[TRY IT]
Please return every line in the following data that includes the string "range".

[EXCERPTED DATA]

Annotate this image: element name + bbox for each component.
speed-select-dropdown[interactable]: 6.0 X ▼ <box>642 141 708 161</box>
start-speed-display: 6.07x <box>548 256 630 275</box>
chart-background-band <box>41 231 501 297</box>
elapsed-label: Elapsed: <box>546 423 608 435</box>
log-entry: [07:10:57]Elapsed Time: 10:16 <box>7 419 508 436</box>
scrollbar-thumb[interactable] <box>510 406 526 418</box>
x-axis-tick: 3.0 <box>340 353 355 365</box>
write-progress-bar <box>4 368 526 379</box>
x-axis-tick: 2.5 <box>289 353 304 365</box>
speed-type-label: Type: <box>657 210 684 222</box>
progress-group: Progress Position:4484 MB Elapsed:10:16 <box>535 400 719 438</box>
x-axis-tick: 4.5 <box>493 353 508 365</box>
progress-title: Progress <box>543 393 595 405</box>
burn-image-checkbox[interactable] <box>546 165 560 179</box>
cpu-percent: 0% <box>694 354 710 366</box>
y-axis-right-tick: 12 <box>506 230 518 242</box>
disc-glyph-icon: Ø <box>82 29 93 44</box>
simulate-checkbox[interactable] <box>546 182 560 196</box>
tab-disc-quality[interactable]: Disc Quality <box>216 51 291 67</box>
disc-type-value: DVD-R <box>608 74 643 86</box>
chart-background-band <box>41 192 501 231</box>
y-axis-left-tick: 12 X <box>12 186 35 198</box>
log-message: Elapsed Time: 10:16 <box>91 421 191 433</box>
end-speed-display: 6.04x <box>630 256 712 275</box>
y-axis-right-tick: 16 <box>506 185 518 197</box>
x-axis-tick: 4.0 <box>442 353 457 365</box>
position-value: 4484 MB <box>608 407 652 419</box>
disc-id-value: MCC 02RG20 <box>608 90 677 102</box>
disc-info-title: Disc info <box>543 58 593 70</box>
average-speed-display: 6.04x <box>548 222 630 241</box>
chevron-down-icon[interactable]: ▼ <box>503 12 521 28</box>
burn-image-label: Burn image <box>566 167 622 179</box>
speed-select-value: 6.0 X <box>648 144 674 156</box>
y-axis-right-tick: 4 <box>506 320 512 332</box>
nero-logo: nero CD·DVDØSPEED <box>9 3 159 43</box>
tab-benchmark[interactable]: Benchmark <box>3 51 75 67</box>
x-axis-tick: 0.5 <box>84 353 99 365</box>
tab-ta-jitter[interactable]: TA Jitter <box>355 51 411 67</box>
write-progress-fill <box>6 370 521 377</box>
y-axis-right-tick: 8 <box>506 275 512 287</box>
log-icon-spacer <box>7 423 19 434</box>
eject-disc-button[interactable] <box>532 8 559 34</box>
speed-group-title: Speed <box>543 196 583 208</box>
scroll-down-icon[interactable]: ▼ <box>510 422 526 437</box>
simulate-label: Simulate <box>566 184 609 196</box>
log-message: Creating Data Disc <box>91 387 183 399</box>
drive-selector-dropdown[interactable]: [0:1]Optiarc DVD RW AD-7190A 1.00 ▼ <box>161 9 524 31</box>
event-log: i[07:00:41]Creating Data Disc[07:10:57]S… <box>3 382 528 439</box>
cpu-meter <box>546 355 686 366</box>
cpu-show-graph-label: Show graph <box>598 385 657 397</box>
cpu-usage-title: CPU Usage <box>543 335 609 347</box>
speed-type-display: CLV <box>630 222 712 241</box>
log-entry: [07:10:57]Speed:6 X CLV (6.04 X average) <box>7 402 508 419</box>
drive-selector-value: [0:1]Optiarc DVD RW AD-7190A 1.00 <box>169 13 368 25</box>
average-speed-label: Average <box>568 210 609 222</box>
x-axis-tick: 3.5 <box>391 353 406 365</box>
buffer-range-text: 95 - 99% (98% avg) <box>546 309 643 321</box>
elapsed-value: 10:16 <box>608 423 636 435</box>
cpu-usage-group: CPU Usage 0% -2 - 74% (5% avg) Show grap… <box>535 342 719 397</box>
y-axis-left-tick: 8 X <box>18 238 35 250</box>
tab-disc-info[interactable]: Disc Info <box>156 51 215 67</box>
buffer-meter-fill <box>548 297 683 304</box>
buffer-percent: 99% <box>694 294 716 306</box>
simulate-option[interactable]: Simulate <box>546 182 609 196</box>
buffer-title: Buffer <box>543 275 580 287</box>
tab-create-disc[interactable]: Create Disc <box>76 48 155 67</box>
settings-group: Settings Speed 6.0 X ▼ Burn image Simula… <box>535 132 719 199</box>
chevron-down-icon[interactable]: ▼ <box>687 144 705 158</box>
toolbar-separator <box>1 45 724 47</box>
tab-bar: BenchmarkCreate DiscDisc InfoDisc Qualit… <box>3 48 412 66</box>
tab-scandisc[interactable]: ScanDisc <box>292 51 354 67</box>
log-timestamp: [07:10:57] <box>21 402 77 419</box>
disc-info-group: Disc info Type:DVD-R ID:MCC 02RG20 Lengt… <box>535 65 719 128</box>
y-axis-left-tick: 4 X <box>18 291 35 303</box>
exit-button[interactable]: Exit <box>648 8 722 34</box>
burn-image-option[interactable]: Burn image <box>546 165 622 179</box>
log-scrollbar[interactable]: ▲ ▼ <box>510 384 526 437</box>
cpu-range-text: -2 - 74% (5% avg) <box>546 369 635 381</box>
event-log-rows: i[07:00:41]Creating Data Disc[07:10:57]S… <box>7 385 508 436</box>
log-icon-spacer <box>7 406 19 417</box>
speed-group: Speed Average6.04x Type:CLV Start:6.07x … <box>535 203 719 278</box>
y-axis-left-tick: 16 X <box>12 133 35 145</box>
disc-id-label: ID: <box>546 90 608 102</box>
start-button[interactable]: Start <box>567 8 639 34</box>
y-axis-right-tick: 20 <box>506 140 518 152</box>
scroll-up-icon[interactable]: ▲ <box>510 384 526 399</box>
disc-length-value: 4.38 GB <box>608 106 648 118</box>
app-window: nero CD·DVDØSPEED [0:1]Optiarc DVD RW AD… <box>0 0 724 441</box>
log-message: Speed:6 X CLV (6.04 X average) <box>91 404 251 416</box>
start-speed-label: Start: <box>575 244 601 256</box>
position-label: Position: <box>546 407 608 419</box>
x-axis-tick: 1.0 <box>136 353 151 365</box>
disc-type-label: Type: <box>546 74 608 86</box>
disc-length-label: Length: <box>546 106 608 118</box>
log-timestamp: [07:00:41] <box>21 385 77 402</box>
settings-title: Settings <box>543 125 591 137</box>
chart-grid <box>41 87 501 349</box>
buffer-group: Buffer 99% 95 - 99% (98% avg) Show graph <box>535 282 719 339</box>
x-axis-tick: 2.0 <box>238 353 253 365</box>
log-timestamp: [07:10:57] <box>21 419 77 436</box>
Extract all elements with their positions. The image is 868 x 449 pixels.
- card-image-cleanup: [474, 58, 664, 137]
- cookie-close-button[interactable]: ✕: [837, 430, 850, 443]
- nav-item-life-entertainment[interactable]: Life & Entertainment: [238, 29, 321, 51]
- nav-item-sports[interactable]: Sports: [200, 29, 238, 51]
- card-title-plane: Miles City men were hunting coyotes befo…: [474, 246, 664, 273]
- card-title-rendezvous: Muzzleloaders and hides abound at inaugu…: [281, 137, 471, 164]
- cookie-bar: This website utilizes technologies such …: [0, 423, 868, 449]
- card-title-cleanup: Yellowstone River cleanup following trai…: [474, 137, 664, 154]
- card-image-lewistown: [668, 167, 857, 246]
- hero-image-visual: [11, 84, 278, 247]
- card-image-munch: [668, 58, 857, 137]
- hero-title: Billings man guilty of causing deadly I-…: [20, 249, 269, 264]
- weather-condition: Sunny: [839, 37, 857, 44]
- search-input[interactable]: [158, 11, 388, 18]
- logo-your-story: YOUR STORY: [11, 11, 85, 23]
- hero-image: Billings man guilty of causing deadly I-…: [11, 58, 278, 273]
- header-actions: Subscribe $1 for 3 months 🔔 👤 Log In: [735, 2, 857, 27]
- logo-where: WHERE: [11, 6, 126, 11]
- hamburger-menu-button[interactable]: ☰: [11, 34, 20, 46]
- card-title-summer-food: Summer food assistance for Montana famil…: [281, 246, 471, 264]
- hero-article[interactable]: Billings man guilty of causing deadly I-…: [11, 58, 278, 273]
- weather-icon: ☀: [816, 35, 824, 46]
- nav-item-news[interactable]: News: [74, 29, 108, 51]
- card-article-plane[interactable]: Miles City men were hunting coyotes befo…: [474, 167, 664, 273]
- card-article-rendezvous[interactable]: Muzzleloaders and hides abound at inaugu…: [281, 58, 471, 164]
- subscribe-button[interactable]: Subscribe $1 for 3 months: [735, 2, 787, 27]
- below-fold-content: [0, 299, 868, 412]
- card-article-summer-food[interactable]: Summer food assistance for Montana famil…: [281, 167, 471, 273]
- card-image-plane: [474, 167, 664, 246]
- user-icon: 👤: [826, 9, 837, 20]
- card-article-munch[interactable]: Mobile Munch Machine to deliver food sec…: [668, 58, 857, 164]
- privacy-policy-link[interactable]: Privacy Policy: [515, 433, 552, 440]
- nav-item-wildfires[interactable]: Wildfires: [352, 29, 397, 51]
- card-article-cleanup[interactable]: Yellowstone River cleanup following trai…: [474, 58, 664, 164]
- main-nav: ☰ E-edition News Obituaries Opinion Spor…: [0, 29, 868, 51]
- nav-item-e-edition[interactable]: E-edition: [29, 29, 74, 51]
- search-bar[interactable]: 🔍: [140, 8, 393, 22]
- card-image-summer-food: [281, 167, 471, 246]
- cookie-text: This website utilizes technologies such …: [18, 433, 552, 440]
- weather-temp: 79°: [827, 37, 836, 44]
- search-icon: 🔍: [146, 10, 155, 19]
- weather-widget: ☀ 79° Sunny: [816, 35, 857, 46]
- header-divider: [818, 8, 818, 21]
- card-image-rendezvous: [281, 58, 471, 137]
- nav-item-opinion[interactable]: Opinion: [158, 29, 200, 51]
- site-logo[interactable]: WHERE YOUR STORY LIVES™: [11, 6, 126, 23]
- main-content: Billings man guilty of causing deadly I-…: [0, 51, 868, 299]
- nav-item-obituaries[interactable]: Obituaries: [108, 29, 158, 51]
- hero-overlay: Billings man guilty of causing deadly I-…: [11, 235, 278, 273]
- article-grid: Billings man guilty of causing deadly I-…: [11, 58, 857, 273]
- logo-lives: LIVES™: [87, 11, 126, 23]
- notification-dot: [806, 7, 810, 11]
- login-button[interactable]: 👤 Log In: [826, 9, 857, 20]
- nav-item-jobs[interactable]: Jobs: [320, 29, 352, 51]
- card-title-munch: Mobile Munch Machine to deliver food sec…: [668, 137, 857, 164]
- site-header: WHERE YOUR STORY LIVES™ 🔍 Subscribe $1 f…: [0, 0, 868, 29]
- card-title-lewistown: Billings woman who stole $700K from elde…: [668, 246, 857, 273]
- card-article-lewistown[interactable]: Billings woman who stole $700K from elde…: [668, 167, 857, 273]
---
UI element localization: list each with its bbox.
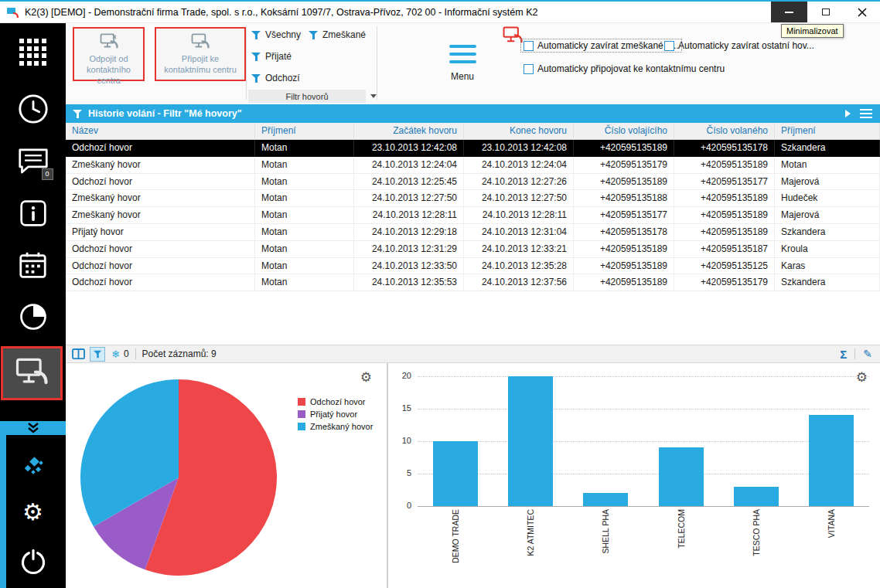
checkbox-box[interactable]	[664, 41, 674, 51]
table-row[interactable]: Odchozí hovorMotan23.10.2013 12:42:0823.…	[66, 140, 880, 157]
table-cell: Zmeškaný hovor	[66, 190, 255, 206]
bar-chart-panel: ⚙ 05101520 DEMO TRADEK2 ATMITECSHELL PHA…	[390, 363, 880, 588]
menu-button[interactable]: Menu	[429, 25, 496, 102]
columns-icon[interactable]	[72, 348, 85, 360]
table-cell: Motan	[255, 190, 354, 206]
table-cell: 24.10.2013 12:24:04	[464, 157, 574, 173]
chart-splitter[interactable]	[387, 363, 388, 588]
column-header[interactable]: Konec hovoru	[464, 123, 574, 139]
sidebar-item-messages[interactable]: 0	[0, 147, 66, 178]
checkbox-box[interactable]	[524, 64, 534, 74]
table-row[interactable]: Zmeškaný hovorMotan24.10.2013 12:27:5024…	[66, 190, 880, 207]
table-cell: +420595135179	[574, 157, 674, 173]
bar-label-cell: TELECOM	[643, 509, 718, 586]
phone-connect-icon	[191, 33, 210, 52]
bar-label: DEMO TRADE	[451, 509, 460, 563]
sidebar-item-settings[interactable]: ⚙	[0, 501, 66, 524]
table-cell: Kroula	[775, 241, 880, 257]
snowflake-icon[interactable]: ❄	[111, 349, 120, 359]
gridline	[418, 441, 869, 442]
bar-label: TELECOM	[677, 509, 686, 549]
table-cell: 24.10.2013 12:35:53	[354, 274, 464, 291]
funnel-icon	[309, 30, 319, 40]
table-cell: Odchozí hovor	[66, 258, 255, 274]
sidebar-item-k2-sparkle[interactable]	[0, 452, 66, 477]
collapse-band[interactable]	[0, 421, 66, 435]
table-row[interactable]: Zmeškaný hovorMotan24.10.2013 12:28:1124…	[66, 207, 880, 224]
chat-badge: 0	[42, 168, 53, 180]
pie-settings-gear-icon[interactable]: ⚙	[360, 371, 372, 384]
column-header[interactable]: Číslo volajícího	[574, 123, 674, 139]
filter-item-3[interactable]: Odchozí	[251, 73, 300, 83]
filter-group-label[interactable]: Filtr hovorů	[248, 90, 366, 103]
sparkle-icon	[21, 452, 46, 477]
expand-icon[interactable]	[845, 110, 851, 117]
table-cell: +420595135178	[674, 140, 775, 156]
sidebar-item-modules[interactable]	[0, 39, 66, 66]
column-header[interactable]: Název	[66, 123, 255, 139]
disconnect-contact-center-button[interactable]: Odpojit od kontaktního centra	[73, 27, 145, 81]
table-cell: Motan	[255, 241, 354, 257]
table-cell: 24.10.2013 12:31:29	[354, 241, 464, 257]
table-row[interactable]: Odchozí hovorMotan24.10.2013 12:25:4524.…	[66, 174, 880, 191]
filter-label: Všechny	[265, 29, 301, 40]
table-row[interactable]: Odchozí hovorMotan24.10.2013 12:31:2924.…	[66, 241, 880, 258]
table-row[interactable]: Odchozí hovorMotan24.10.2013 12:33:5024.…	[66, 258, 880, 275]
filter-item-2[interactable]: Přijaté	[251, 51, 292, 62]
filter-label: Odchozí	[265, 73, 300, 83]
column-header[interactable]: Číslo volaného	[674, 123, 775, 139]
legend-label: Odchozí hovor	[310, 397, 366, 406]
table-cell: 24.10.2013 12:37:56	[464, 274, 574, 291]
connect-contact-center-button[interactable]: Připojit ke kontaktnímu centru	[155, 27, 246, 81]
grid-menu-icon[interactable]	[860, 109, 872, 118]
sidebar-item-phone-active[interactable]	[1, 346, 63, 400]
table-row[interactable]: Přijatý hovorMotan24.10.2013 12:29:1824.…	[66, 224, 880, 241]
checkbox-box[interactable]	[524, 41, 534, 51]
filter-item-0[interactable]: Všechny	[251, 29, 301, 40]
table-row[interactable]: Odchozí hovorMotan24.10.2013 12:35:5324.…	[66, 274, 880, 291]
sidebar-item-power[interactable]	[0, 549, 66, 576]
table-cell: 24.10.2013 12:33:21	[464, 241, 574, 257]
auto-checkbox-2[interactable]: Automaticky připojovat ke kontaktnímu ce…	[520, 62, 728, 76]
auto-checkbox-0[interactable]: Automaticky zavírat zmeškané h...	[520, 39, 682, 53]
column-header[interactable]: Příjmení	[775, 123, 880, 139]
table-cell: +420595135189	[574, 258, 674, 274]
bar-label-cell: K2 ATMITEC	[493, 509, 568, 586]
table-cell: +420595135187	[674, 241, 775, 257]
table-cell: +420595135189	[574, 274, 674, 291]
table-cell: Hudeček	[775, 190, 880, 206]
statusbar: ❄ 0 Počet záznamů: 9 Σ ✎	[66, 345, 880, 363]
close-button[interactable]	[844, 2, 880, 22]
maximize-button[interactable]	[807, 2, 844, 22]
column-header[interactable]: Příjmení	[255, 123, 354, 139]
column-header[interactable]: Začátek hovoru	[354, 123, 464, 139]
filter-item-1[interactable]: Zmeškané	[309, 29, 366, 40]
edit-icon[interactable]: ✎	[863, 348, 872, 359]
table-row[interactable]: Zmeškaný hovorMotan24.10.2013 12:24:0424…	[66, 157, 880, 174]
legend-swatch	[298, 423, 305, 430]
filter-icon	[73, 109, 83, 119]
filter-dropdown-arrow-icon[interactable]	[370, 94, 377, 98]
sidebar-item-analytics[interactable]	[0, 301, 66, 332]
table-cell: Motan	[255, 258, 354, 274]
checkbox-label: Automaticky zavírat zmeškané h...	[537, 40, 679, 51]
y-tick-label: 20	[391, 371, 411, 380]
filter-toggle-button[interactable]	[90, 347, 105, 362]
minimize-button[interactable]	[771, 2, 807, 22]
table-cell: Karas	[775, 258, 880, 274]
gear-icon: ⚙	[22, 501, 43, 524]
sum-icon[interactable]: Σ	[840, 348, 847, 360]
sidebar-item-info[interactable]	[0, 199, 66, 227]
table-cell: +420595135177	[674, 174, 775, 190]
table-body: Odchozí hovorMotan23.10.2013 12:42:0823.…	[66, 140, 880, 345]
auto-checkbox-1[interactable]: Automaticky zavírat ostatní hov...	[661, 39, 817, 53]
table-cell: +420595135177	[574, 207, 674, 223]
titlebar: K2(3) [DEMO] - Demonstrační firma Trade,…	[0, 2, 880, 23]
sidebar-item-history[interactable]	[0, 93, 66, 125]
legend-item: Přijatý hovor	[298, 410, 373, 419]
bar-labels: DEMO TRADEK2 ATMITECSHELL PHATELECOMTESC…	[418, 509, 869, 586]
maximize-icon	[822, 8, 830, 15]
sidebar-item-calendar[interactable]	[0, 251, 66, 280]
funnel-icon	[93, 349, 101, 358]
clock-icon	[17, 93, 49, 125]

[WRITTEN ANSWER]
buffer-range-text: 95 - 99% (98% avg) <box>546 309 643 321</box>
cpu-range-text: -2 - 74% (5% avg) <box>546 369 635 381</box>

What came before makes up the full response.